WHAT YOU ARE ASKED TO DO :: All lines from the top of the records below through the line holding "activité typique pratiquée", and only those, should be printed exactly, minus the pictures.

EXERCISE MATERIAL ::
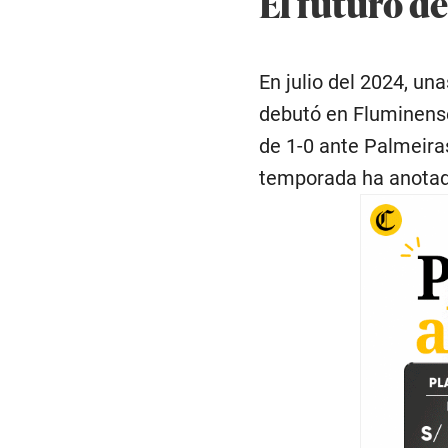
El futuro d
En julio del 2024, u
debutó en Fluminense 
de 1-0 ante Palmeiras
temporada ha anotado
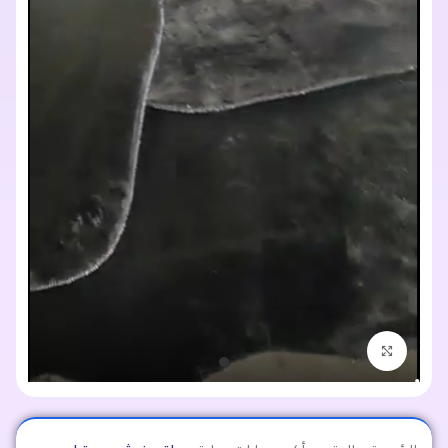
اضغط للتكبير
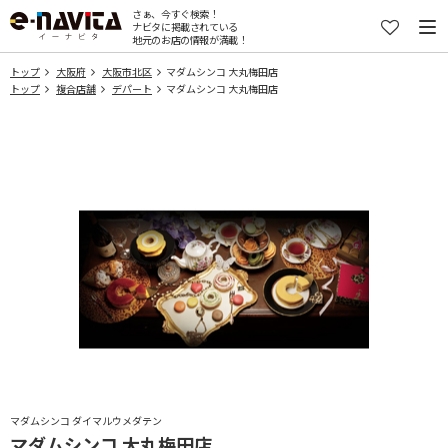
さぁ、今すぐ検索！
ナビタに掲載されている
地元のお店の情報が満載！
トップ
大阪府
大阪市北区
マダムシンコ 大丸梅田店
トップ
複合店舗
デパート
マダムシンコ 大丸梅田店
マダムシンコ ダイマルウメダテン
マダムシンコ 大丸梅田店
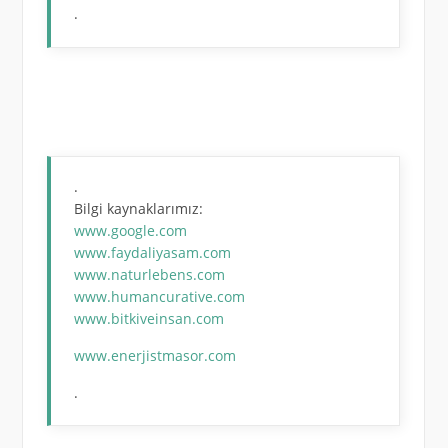
.
.
Bilgi kaynaklarımız:
www.google.com
www.faydaliyasam.com
www.naturlebens.com
www.humancurative.com
www.bitkiveinsan.com
www.enerjistmasor.com
.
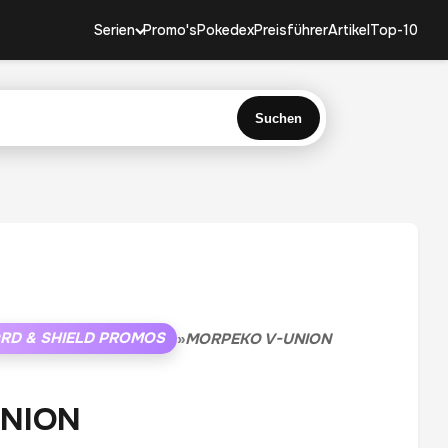
Serien
Promo's
Pokedex
Preisführer
Artikel
Top-10
Suchen
RD & SHIELD PROMOS
»
MORPEKO V-UNION
UNION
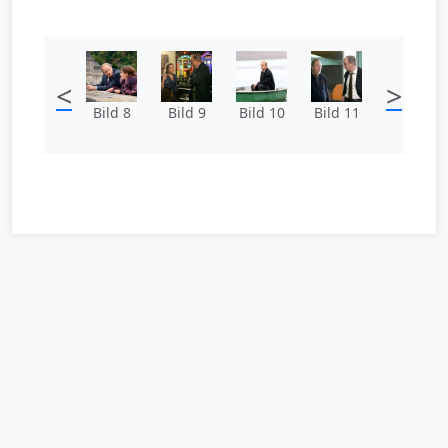
<
>
Bild 8
Bild 9
Bild 10
Bild 11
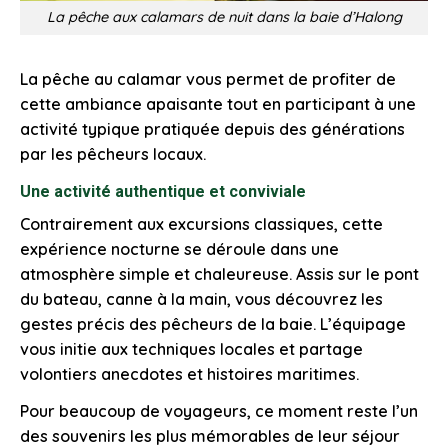
La pêche aux calamars de nuit dans la baie d’Halong
La pêche au calamar vous permet de profiter de
cette ambiance apaisante tout en participant à une
activité typique pratiquée depuis des générations
par les pêcheurs locaux.
Une activité authentique et conviviale
Contrairement aux excursions classiques, cette
expérience nocturne se déroule dans une
atmosphère simple et chaleureuse. Assis sur le pont
du bateau, canne à la main, vous découvrez les
gestes précis des pêcheurs de la baie. L’équipage
vous initie aux techniques locales et partage
volontiers anecdotes et histoires maritimes.
Pour beaucoup de voyageurs, ce moment reste l’un
des souvenirs les plus mémorables de leur séjour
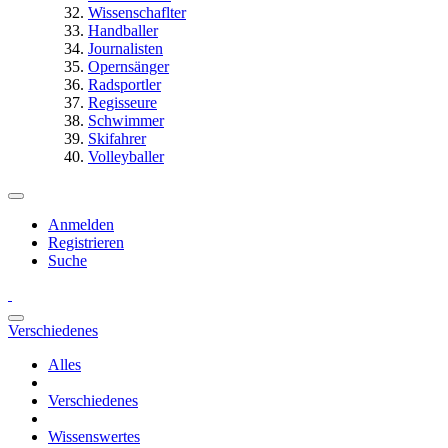
Wissenschaflter
Handballer
Journalisten
Opernsänger
Radsportler
Regisseure
Schwimmer
Skifahrer
Volleyballer
Anmelden
Registrieren
Suche
Verschiedenes
Alles
Verschiedenes
Wissenswertes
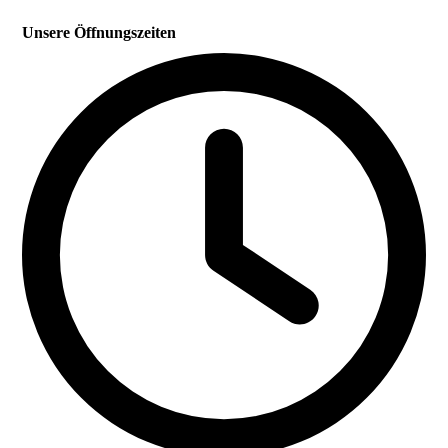
Unsere Öffnungszeiten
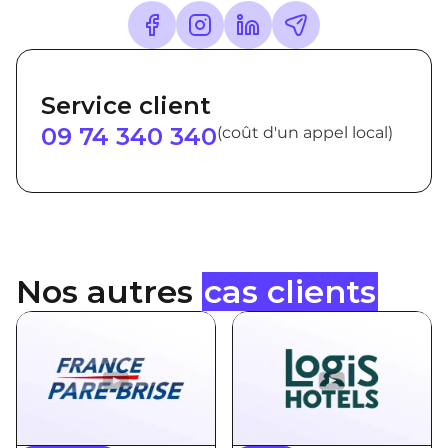
Service client
09 74 340 340
(coût d'un appel local)
Nos autres
cas clients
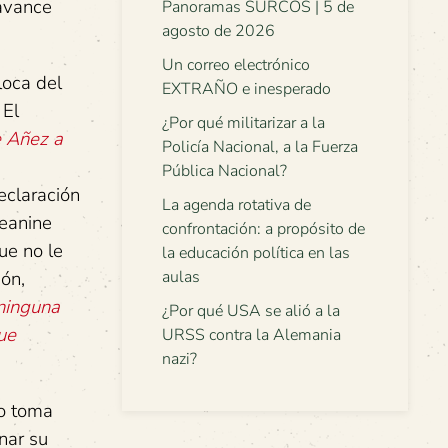
 avance
Panoramas SURCOS | 5 de
agosto de 2026
Un correo electrónico
loca del
EXTRAÑO e inesperado
 El
¿Por qué militarizar a la
e Añez a
Policía Nacional, a la Fuerza
Pública Nacional?
eclaración
La agenda rotativa de
Jeanine
confrontación: a propósito de
ue no le
la educación política en las
ión,
aulas
ninguna
¿Por qué USA se alió a la
ue
URSS contra la Alemania
nazi?
lo toma
nar su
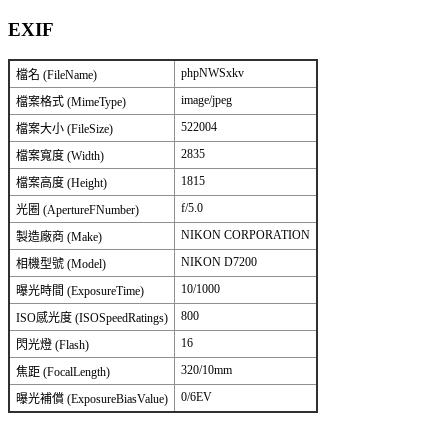
EXIF
phpNWSxkv
檔名 (FileName)
image/jpeg
檔案格式 (MimeType)
522004
檔案大小 (FileSize)
2835
檔案寬度 (Width)
1815
檔案高度 (Height)
f/5.0
光圈 (ApertureFNumber)
NIKON CORPORATION
製造廠商 (Make)
NIKON D7200
相機型號 (Model)
10/1000
曝光時間 (ExposureTime)
800
ISO感光度 (ISOSpeedRatings)
16
閃光燈 (Flash)
320/10mm
焦距 (FocalLength)
0/6EV
曝光補償 (ExposureBiasValue)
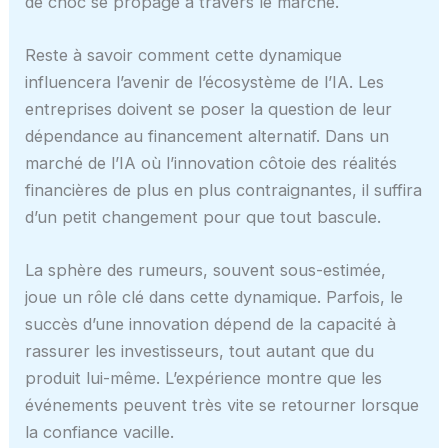
de choc se propage à travers le marché.
Reste à savoir comment cette dynamique
influencera l’avenir de l’écosystème de l’IA. Les
entreprises doivent se poser la question de leur
dépendance au financement alternatif. Dans un
marché de l’IA où l’innovation côtoie des réalités
financières de plus en plus contraignantes, il suffira
d’un petit changement pour que tout bascule.
La sphère des rumeurs, souvent sous-estimée,
joue un rôle clé dans cette dynamique. Parfois, le
succès d’une innovation dépend de la capacité à
rassurer les investisseurs, tout autant que du
produit lui-même. L’expérience montre que les
événements peuvent très vite se retourner lorsque
la confiance vacille.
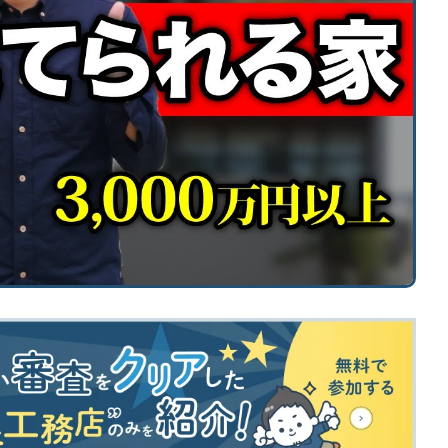
「住宅設備」の選び方を知りたい
標準仕様のチェック方法を知りたい
土地探し
土地探しの方法・コツを知りたい
契約後の注意点
仕様決め（外観/内装）の注意点を知りたい
「施主検査」の確認事項を知りたい
外構工事について知りたい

ANSWER SPACE ::
El futuro d
En julio del 2024, u
debutó en Fluminense 
de 1-0 ante Palmeiras
temporada ha anotado
اضغط للتكبير
さぁ、今すぐ検索！
ナビタに掲載されている
地元のお店の情報が満載！
トップ
大阪府
大阪市北区
マダムシンコ 大丸梅田店
トップ
複合店舗
デパート
マダムシンコ 大丸梅田店
マダムシンコ ダイマルウメダテン
マダムシンコ 大丸梅田店
.
.
Bilgi kaynaklarımız:
www.google.com
www.faydaliyasam.com
www.naturlebens.com
www.humancurative.com
www.bitkiveinsan.com
www.enerjistmasor.com
.
Serien
Promo's
Pokedex
Preisführer
Artikel
Top-10
Suchen
RD & SHIELD PROMOS
»
MORPEKO V-UNION
UNION
<
>
Bild 8
Bild 9
Bild 10
Bild 11
La pêche aux calamars de nuit dans la baie d’Halong
La pêche au calamar vous permet de profiter de
cette ambiance apaisante tout en participant à une
activité typique pratiquée depuis des générations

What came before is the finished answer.